Une pollution sanitaire sur l’Everest ? Quand l’impact du tourisme atteint les sommets
Dernièrement gravi par Inoxtag en 2024, le Mont Everest cache aussi une pollution sanitaire inquiétante :
un microbiome sous influence humaine
On pourrait imaginer l’Everest comme un lieu immaculé et inaccessible, un sanctuaire préservé de toute activité humaine. Pourtant, la réalité est bien différente : le sommet emblématique est aujourd’hui confronté à une pollution croissante, tant en termes de déchets matériels que de pollution sanitaire, liée aux traces laissées par le tourisme de masse et les nombreuses expéditions pour gravir les pentes de l’Everest. En effet, l’année dernière, le nombre d’alpinistes en expédition a frôlé les 900 personnes, le gouvernement népalais ayant délivré 454 permis d’ascension pour l’Everest durant cette saison.

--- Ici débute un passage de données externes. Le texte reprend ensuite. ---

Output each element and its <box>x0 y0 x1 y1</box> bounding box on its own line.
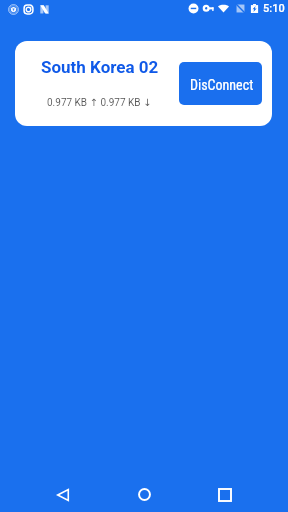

Loin d’être un environnement vierge, l’Everest abrite également un monde microscopique, un microbiome, qui témoigne de l’impact humain, même dans les endroits les plus reculés. La découverte surprenante de microbes d’origine humaine met en lumière la portée de notre empreinte sur la planète et soulève des questions fascinantes sur la résilience de la vie et les conséquences de nos actes. Cette réalité a même été soulignée par le célèbre streamer français Inoxtag, qui a récemment sensibilisé son public lors de son ascension de l’Everest.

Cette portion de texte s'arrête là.